L’après-guerre et la fin du XXe siècle ont été marqués à la fois par la progressive déprise de l’industrie lourde, le grand exode rural et son corollaire, la concentration urbaine, et par une augmentation du pouvoir d’achat des ménages, qui s’est traduite par une croissance progressive mais spectaculaire du taux d’équipement en automobile – 83 % des ménages aujourd’hui contre 21 % en 1953.
Ces évolutions lourdes de la société française ont peu à peu bouleversé les usages et les besoins de mobilité, dont la principale réponse ferroviaire a consisté en France à développer les performances techniques des trains de voyageurs, à travers notamment la très grande vitesse ferroviaire. Le rail bouleversait spectaculairement la carte des isochrones, la géographie des déplacements et les hiérarchies territoriales.
À compter des années quatre-vingt et quatre-vingt-dix, la construction européenne, dont la liberté de circulation des biens et des personnes est l’un des grands principes, s’est employée à effacer progressivement les frontières par la disparition des postes frontières routiers, la libéralisation du trafic poids lourds, puis celle du trafic aérien.
Cette progressive construction de l’Europe des transports, inachevée à ce jour, notamment dans le secteur ferroviaire, qui y est techniquement le plus rebelle, s’est déployée à travers une série de directives européennes, suivie par les trois « paquets » législatifs successifs de 2001, 2004 et 2007, l’ultime devant être le quatrième paquet ferroviaire, en cours de discussion à Bruxelles.

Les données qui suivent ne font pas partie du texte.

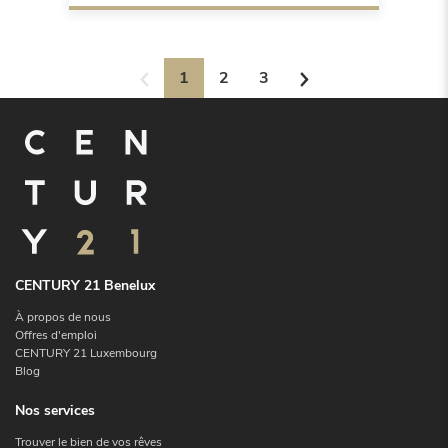
1
2
3
CENTURY 21 Benelux
À propos de nous
Offres d'emploi
CENTURY 21 Luxembourg
Blog
Nos services
Trouver le bien de vos rêves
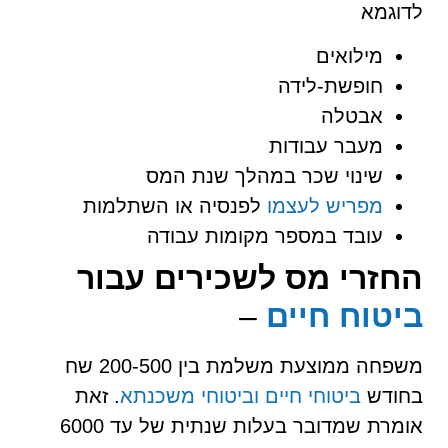
לדוגמא
מילואים
חופשת-לידה
אבטלה
מעבר עבודות
שינוי שכר במהלך שנת המס
מפריש לעצמו
לפנסיה או השתלמות
עובד במספר מקומות עבודה
החזרי מס לשכירים עבור
ביטוח חיים
–
משפחה ממוצעת משלמת בין 200-500 שח
בחודש
ביטוחי חיים
וביטוחי משכנתא
. זאת
אומרת שמדובר בעלות שנתית של עד 6000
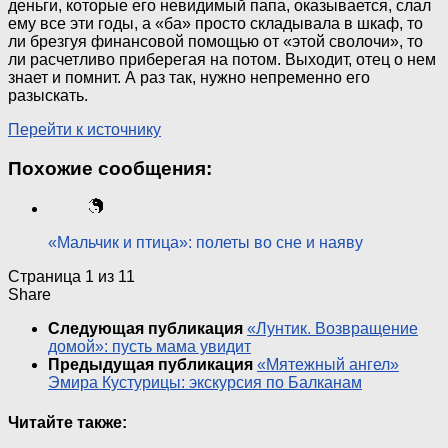
деньги, которые его невидимый папа, оказывается, слал
ему все эти годы, а «ба» просто складывала в шкаф, то
ли брезгуя финансовой помощью от «этой сволочи», то
ли расчетливо приберегая на потом. Выходит, отец о нем
знает и помнит. А раз так, нужно непременно его
разыскать.
Перейти к источнику
Похожие сообщения:
«Мальчик и птица»: полеты во сне и наяву
Страница 1 из 1
1
Share
Следующая публикация
«Лунтик. Возвращение
домой»: пусть мама увидит
Предыдущая публикация
«Мятежный ангел»
Эмира Кустурицы: экскурсия по Балканам
Читайте также:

Mais l’événement majeur de la période est, non pas l’ouverture européenne du rail, mais une mutation spectaculaire des mobilités, qui expose désormais le rail à des concurrences autrement redoutables que celle des compagnies ferroviaires entre elles : celle de la route triomphante d’abord, dont la part modale écrasante, 85 %, résiste de façon extrêmement robuste à toutes les incitations dans tous les pays du monde, celle de la voie d’eau, celle, redoutable, des compagnies aériennes low cost sur longue et moyenne distance, avec des prix et des coûts difficilement soutenables, et celle des nouveaux usages de mobilité, comme le covoiturage, qui déplace déjà chaque jour en France un demi-million de personnes.
Comme dans le secteur de l’énergie, il est probable que le XXIe siècle sera marqué par le recours à des bouquets de mobilités, sans autre exclusive pour le chemin de fer que le développement des trains cadencés d’agglomération, dont le succès des TER, depuis leur demi-régionalisation de 2002, préfigure probablement une tendance durable.
La France, en ayant trop longtemps obstinément campé sur des politiques modales séparées et découplées les unes des autres, n’a pas pris le virage de la mobilité moderne et de l’intermodalité.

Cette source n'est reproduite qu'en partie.